- Assignment -
From the first line to the last, transcribe the data exactly and skip the pictures.

+---+

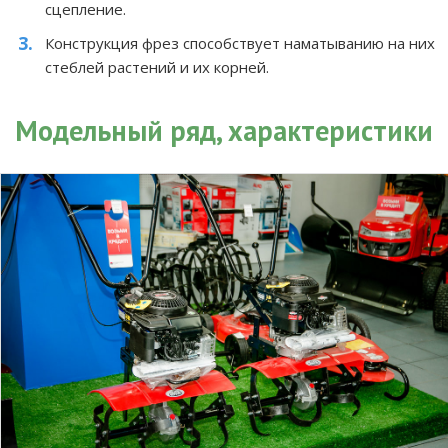
сцепление.
Конструкция фрез способствует наматыванию на них
стеблей растений и их корней.
Модельный ряд, характеристики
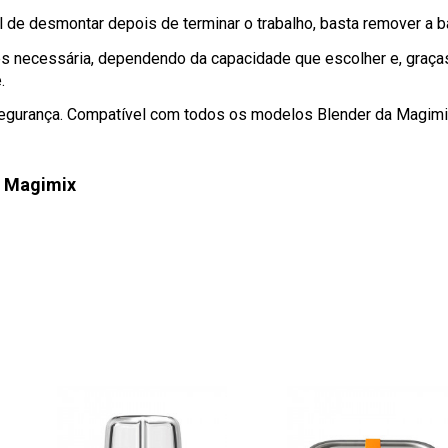
l de desmontar depois de terminar o trabalho, basta remover a ba
ntes necessária, dependendo da capacidade que escolher e, gra
.
 segurança. Compatível com todos os modelos Blender da Magimi
r Magimix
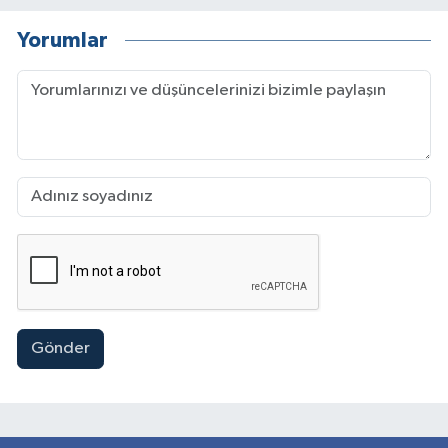
Yorumlar
Gönder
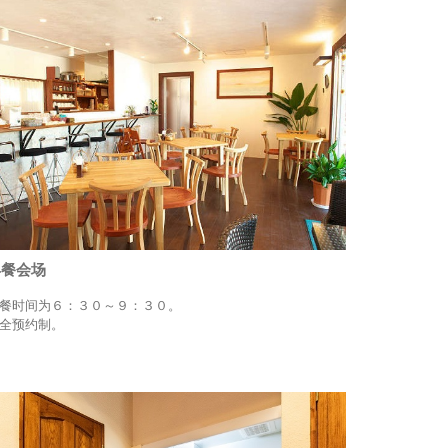
早餐会场
餐时间为６：３０～９：３０。
全预约制。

+---+

- Result -
сцепление.
Конструкция фрез способствует наматыванию на них
стеблей растений и их корней.
Модельный ряд, характеристики
l de desmontar depois de terminar o trabalho, basta remover a ba
ntes necessária, dependendo da capacidade que escolher e, gra
.
 segurança. Compatível com todos os modelos Blender da Magimi
r Magimix
Yorumlar
Gönder
早餐会场
餐时间为６：３０～９：３０。
全预约制。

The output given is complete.